ACTIVITY: Write the records out once more, so that nothing differs from the original.

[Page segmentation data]
[Start of section]

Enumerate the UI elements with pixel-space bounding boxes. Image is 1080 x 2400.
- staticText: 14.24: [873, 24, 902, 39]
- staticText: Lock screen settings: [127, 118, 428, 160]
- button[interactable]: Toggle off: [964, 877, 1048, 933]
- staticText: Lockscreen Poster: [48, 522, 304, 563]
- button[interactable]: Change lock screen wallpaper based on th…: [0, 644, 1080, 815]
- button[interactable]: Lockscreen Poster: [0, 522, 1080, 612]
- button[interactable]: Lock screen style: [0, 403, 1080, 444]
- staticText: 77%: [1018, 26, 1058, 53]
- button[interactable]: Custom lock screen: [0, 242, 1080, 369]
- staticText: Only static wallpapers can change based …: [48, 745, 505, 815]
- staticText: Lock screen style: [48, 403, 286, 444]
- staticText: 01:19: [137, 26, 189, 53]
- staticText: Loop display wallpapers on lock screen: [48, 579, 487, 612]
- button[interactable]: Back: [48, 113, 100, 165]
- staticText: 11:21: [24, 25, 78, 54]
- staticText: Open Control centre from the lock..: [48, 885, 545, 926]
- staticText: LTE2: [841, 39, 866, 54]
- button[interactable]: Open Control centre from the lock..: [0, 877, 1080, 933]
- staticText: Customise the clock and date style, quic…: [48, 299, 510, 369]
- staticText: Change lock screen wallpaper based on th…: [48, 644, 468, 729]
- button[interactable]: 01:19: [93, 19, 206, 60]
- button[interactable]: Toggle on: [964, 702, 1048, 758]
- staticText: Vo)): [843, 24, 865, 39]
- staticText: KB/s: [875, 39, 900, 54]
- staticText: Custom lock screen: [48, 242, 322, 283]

[End of section]

COMPLETED TASK:
Enumerate the UI elements with pixel-space bounding boxes. Image is 1080 x 2400.
- staticText: 14.24: [873, 24, 902, 39]
- staticText: Lock screen settings: [127, 118, 428, 160]
- button[interactable]: Toggle off: [964, 877, 1048, 933]
- staticText: Lockscreen Poster: [48, 522, 304, 563]
- button[interactable]: Change lock screen wallpaper based on th…: [0, 644, 1080, 815]
- button[interactable]: Lockscreen Poster: [0, 522, 1080, 612]
- button[interactable]: Lock screen style: [0, 403, 1080, 444]
- staticText: 77%: [1018, 26, 1058, 53]
- button[interactable]: Custom lock screen: [0, 242, 1080, 369]
- staticText: Only static wallpapers can change based …: [48, 745, 505, 815]
- staticText: Lock screen style: [48, 403, 286, 444]
- staticText: 01:19: [137, 26, 189, 53]
- staticText: Loop display wallpapers on lock screen: [48, 579, 487, 612]
- button[interactable]: Back: [48, 113, 100, 165]
- staticText: 11:21: [24, 25, 78, 54]
- staticText: Open Control centre from the lock..: [48, 885, 545, 926]
- staticText: LTE2: [841, 39, 866, 54]
- button[interactable]: Open Control centre from the lock..: [0, 877, 1080, 933]
- staticText: Customise the clock and date style, quic…: [48, 299, 510, 369]
- staticText: Change lock screen wallpaper based on th…: [48, 644, 468, 729]
- button[interactable]: 01:19: [93, 19, 206, 60]
- button[interactable]: Toggle on: [964, 702, 1048, 758]
- staticText: Vo)): [843, 24, 865, 39]
- staticText: KB/s: [875, 39, 900, 54]
- staticText: Custom lock screen: [48, 242, 322, 283]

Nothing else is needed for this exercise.